DATA EXCERPTS:
....
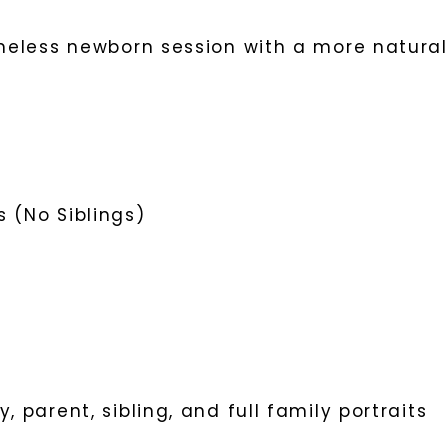
imeless newborn session with a more natural
 (No Siblings)
, parent, sibling, and full family portraits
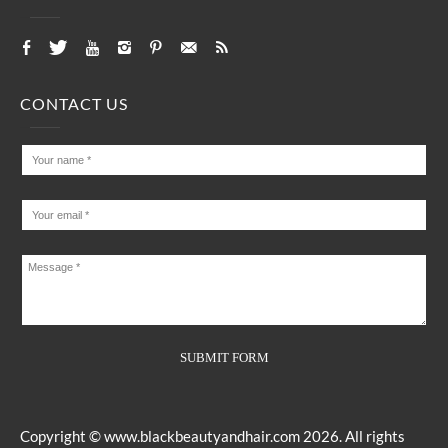
CONTACT US
Copyright ©
www.blackbeautyandhair.com
2026. All rights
....
PROBLEM TO WORK ON: Take the line containing "Copyright ©" as the start and the last line of the data as the end, and reproduce that range exactly.

THE COMPLETED TASK:
Copyright ©
www.blackbeautyandhair.com
2026. All rights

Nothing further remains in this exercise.